I keep saying that, “treatment that works, not treatment that feels good”—what does that mean? Lots of things feel great: massages, outdoor walks, talking to someone who is a great listener—and while all of these things can give us pleasure, they do not cure someone of an eating disorder. The treatments that do result in recovery--those treatments are very difficult on the provider, on the family, and certainly on the patient. It is a parent telling their child that they cannot leave for college until they are engaging in pro-health behaviors. It is a provider challenging the parents on their decision to eat salads while their child eats pasta. It’s a patient, eating six times per day, every day, and resisting urges to engage in eating disorder behaviors. It is all hard work--and it often doesn’t feel good.
During my 10 years at the university, two things were happening in parallel.
- Every year, researchers and clinicians offered exponentially more free resources to educate consumers and train providers about evidence-based treatment.
- Every year, private equity built and purchased exponentially more treatment centers, employing more marketers than therapists to tell the public about the feel-good treatments that would cure their eating disorders.
Despite all of the hard work of many advocates, clinicians, and researchers--bad treatment was proliferating faster than evidence-based treatment was being adopted. With the exponential increase in privately-owned treatment centers, patients and their parents were conned into spending their money on treatment that felt good--but that ultimately didn’t work. And worse, when their child didn’t get better, the treatment centers blamed the patient--saying that they weren’t ‘ready enough’ or ‘motivated’ for recovery. Many families have been duped into returning to the same center, over-and-over, thinking they were the reason the treatment failed, instead of recognizing that the treatment center was insufficient.
UC San Diego is not the only center that uses evidence-based treatment, the problem is that it is one of the few. While advocates, clinicians and researchers must continue the effort to train more people in evidence-based practices, those efforts aren’t sufficient for families who need help today but don’t live in a community with access to trained specialists.

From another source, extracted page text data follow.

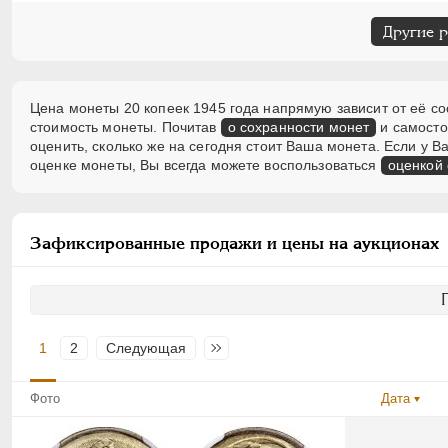
Другие 
Цена монеты 20 копеек 1945 года напрямую зависит от её со
стоимость монеты. Почитав
о сохранности монет
и самосто
оценить, сколько же на сегодня стоит Ваша монета. Если у
оценке монеты, Вы всегда можете воспользоваться
оценкой
Зафиксированные продажи и цены на аукционах
1
2
Следующая
Последняя
Фото
Дата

And that is why we created Equip. We created Equip for the families that don’t live near a good treatment center. For families that can’t travel hundreds or thousands of miles to see an evidence-based provider. For parents that want their child to heal at home instead of being sent away. For patients that want to fit treatment into their life, instead of stopping their life to go to treatment. In 2019, before COVID was on our radar, we built the first collaborative-care, 100% telehealth, eating disorder treatment. We built Equip. We built Equip for your family.